[Opening RECORDS section]

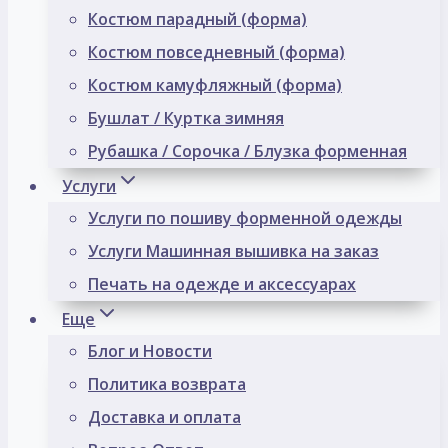
Костюм парадный (форма)
Костюм повседневный (форма)
Костюм камуфляжный (форма)
Бушлат / Куртка зимняя
Рубашка / Сорочка / Блузка форменная
Услуги
Услуги по пошиву форменной одежды
Услуги Машинная вышивка на заказ
Печать на одежде и аксессуарах
Еще
Блог и Новости
Политика возврата
Доставка и оплата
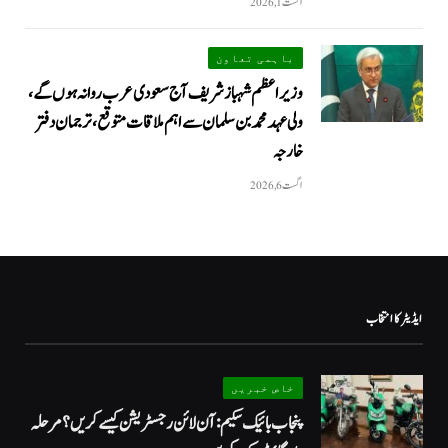
اگست 1, 2026
باہمی تعاون
وزیراعظم شہباز شریف آج سعودی عرب روانہ ہوں گے،
ولی عہد محمد بن سلمان سے اہم ملاقات متوقع، ترجمان دفتر
خارجہ
اگست 6, 2026
ایڈیٹر کا انتخاب
خاص خبریں
پنجاب بائیک سکیم: آن لائن رجسٹریشن کیسے کریں؟ مرحلہ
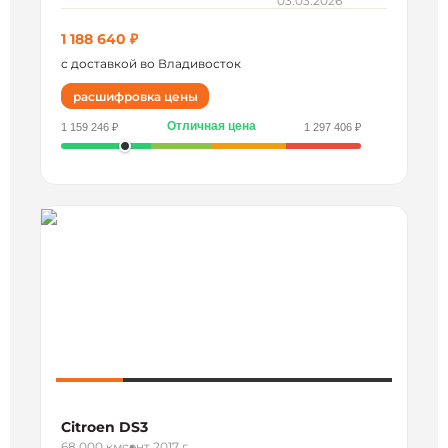
03.03.2026
1 188 640 ₽
с доставкой во Владивосток
расшифровка цены
Отличная цена
1 159 246 ₽
1 297 406 ₽
Citroen DS3
68 000 км
сент 2017 г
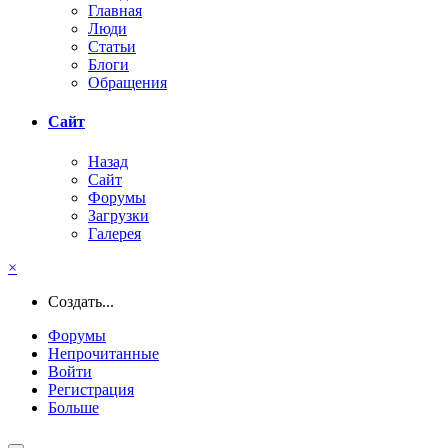
Главная
Люди
Статьи
Блоги
Обращения
Сайт
Назад
Сайт
Форумы
Загрузки
Галерея
×
Создать...
Форумы
Непрочитанные
Войти
Регистрация
Больше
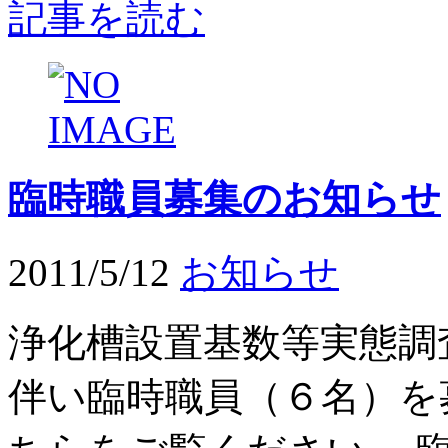
記事を読む
臨時職員募集のお知らせ
2011/5/12
お知らせ
浄化槽設置基数等実態調
伴い臨時職員（６名）を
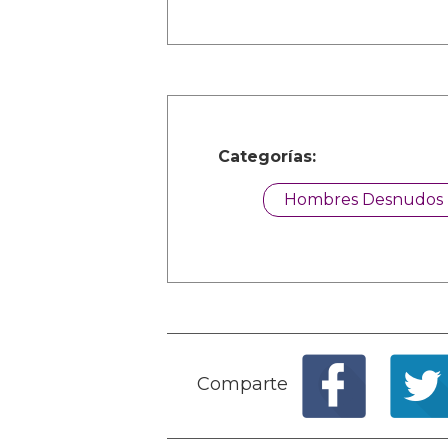
Categorías:
Hombres Desnudos
Comparte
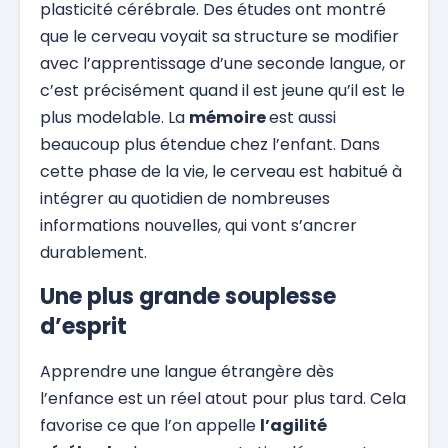
plasticité cérébrale. Des études ont montré
que le cerveau voyait sa structure se modifier
avec l’apprentissage d’une seconde langue, or
c’est précisément quand il est jeune qu’il est le
plus modelable. La
mémoire
est aussi
beaucoup plus étendue chez l’enfant. Dans
cette phase de la vie, le cerveau est habitué à
intégrer au quotidien de nombreuses
informations nouvelles, qui vont s’ancrer
durablement.
Une plus grande souplesse
d’esprit
Apprendre une langue étrangère dès
l’enfance est un réel atout pour plus tard. Cela
favorise ce que l’on appelle
l’agilité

[Closing RECORDS section]

Please retype all the entries word for word, omitting the pictures.

Костюм парадный (форма)
Костюм повседневный (форма)
Костюм камуфляжный (форма)
Бушлат / Куртка зимняя
Рубашка / Сорочка / Блузка форменная
Услуги
Услуги по пошиву форменной одежды
Услуги Машинная вышивка на заказ
Печать на одежде и аксессуарах
Еще
Блог и Новости
Политика возврата
Доставка и оплата
اگست 1, 2026
باہمی تعاون
وزیراعظم شہباز شریف آج سعودی عرب روانہ ہوں گے،
ولی عہد محمد بن سلمان سے اہم ملاقات متوقع، ترجمان دفتر
خارجہ
اگست 6, 2026
ایڈیٹر کا انتخاب
خاص خبریں
پنجاب بائیک سکیم: آن لائن رجسٹریشن کیسے کریں؟ مرحلہ
03.03.2026
1 188 640 ₽
с доставкой во Владивосток
расшифровка цены
Отличная цена
1 159 246 ₽
1 297 406 ₽
Citroen DS3
68 000 км
сент 2017 г
Главная
Люди
Статьи
Блоги
Обращения
Сайт
Назад
Сайт
Форумы
Загрузки
Галерея
×
Создать...
Форумы
Непрочитанные
Войти
Регистрация
Больше
記事を読む
臨時職員募集のお知らせ
2011/5/12
お知らせ
浄化槽設置基数等実態調
伴い臨時職員（６名）を
Categorías:
Hombres Desnudos
Comparte
plasticité cérébrale. Des études ont montré
que le cerveau voyait sa structure se modifier
avec l’apprentissage d’une seconde langue, or
c’est précisément quand il est jeune qu’il est le
plus modelable. La
mémoire
est aussi
beaucoup plus étendue chez l’enfant. Dans
cette phase de la vie, le cerveau est habitué à
intégrer au quotidien de nombreuses
informations nouvelles, qui vont s’ancrer
durablement.
Une plus grande souplesse
d’esprit
Apprendre une langue étrangère dès
l’enfance est un réel atout pour plus tard. Cela
favorise ce que l’on appelle
l’agilité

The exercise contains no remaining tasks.